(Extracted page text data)
== Segment start ==
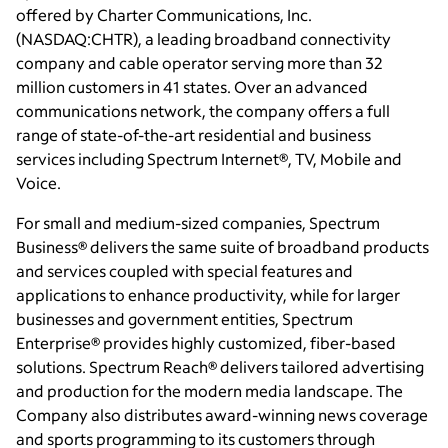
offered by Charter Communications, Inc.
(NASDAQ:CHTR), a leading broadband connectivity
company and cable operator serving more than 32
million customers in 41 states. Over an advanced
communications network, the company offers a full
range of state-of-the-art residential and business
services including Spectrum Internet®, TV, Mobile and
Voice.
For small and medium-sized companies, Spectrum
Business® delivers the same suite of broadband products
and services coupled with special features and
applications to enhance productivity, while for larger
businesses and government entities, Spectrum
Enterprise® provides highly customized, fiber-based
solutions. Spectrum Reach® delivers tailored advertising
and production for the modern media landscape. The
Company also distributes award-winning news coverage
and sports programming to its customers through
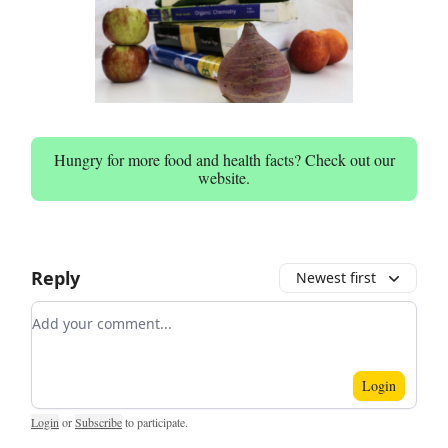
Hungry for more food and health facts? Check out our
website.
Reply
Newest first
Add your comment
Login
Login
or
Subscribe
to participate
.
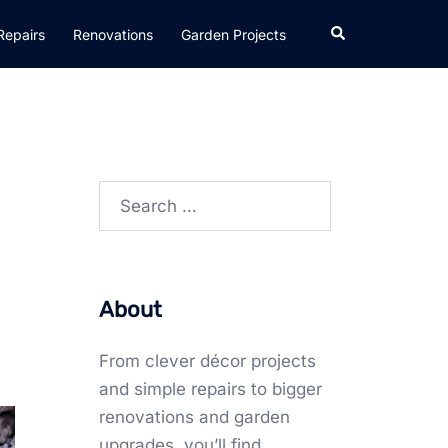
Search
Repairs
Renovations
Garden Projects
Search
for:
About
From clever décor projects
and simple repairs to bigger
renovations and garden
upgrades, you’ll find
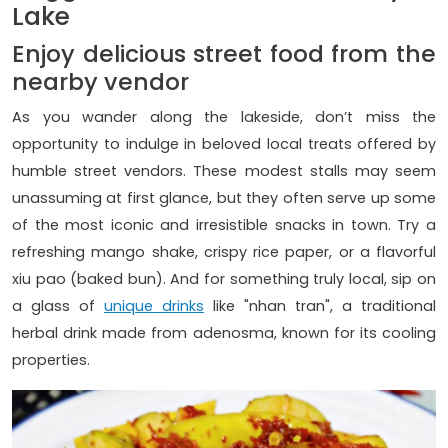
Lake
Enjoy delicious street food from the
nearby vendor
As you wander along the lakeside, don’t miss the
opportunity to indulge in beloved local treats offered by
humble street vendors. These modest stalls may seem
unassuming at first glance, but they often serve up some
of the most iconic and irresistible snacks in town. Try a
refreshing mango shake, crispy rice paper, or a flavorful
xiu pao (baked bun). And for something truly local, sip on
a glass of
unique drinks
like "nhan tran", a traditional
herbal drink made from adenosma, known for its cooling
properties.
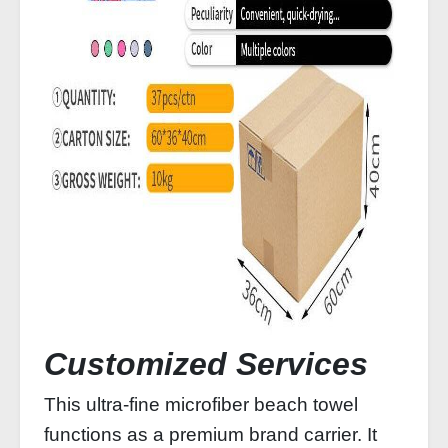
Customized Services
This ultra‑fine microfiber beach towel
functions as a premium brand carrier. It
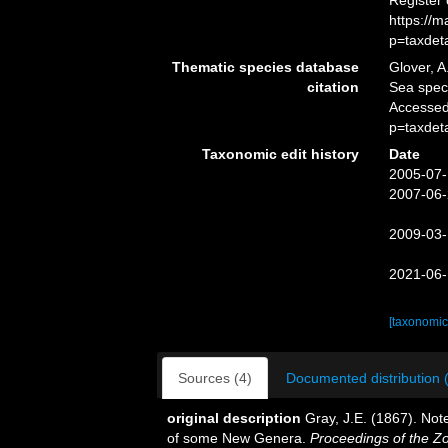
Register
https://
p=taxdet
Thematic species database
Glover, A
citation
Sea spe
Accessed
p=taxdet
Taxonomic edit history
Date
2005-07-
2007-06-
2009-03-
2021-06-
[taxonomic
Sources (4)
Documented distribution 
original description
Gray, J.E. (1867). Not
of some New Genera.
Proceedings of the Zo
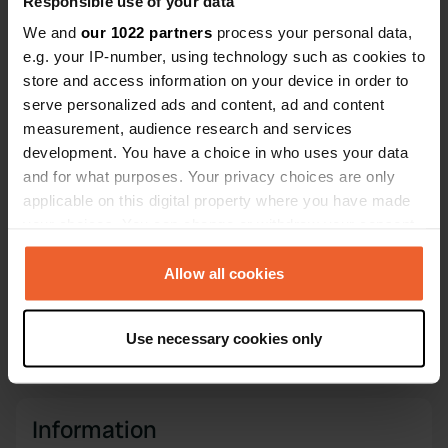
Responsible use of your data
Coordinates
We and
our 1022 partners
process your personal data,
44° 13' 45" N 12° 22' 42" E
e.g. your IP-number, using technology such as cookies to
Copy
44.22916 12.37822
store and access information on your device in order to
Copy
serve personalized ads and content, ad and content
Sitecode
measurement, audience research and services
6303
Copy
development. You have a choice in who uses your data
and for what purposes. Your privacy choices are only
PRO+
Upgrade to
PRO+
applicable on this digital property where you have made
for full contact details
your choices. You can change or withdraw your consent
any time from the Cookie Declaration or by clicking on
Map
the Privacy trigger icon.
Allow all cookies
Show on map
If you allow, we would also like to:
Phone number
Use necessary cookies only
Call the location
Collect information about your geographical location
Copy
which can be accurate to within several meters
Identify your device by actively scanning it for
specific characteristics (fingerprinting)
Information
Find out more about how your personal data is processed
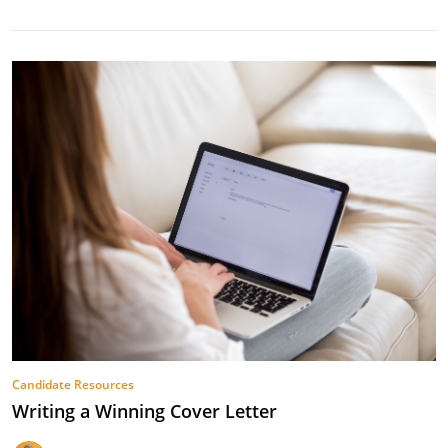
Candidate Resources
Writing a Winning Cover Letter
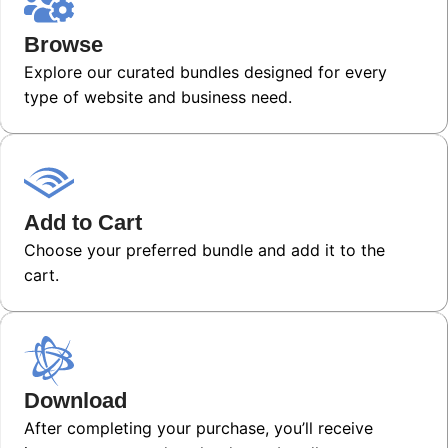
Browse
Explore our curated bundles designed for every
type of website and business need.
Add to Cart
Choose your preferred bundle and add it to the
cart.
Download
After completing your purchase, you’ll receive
== Segment end ==
### What you are asked to do
Where a line above holds the word "location", copy it.

### Task output
Call the location
Collect information about your geographical location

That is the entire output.